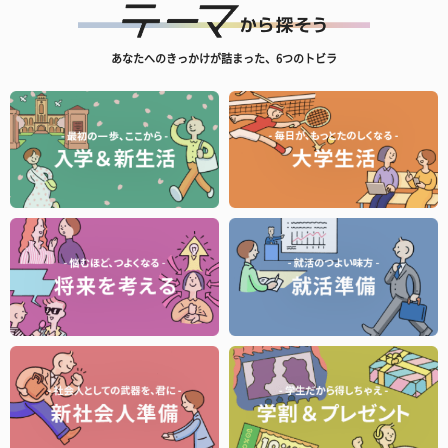
あなたへのきっかけが詰まった、6つのトビラ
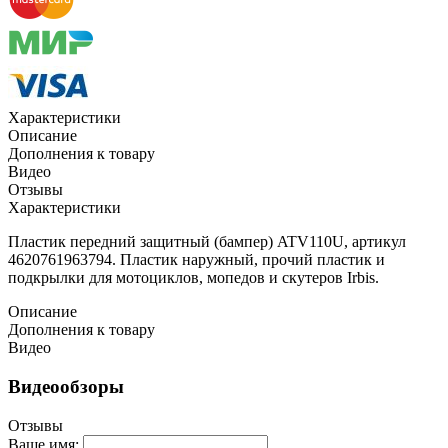
Характеристики
Описание
Дополнения к товару
Видео
Отзывы
Характеристики
Пластик передний защитный (бампер) ATV110U, артикул
4620761963794. Пластик наружный, прочий пластик и
подкрылки для мотоциклов, мопедов и скутеров Irbis.
Описание
Дополнения к товару
Видео
Видеообзоры
Отзывы
Ваше имя:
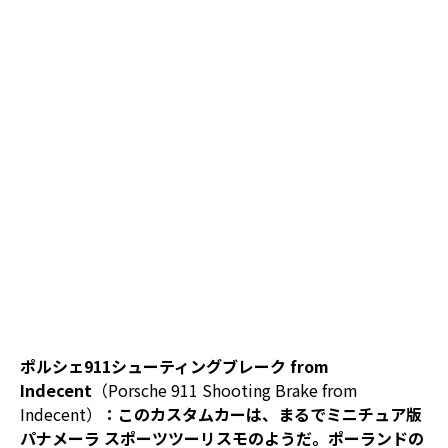
ポルシェ911シューティングブレーク from
Indecent
（Porsche 911 Shooting Brake from
Indecent）
：このカスタムカーは、まるでミニチュア版
パナメーラ スポーツツーリスモのようだ。ポーランドの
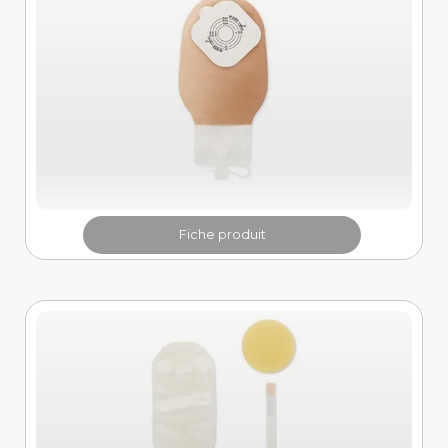
Fiche produit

§ §

EXERCISE DETAILS
Each of the entries above must be output exactly, with none of the pictures.

SOLUTION TO THE EXERCISE
あなたへのきっかけが詰まった、6つのトビラ
Характеристики
Описание
Дополнения к товару
Видео
Отзывы
Характеристики
Пластик передний защитный (бампер) ATV110U, артикул
4620761963794. Пластик наружный, прочий пластик и
подкрылки для мотоциклов, мопедов и скутеров Irbis.
Описание
Дополнения к товару
Видео
Видеообзоры
Отзывы
Ваше имя:
ポルシェ911シューティングブレーク from
Indecent
（Porsche 911 Shooting Brake from
Indecent）
：このカスタムカーは、まるでミニチュア版
パナメーラ スポーツツーリスモのようだ。ポーランドの
Fiche produit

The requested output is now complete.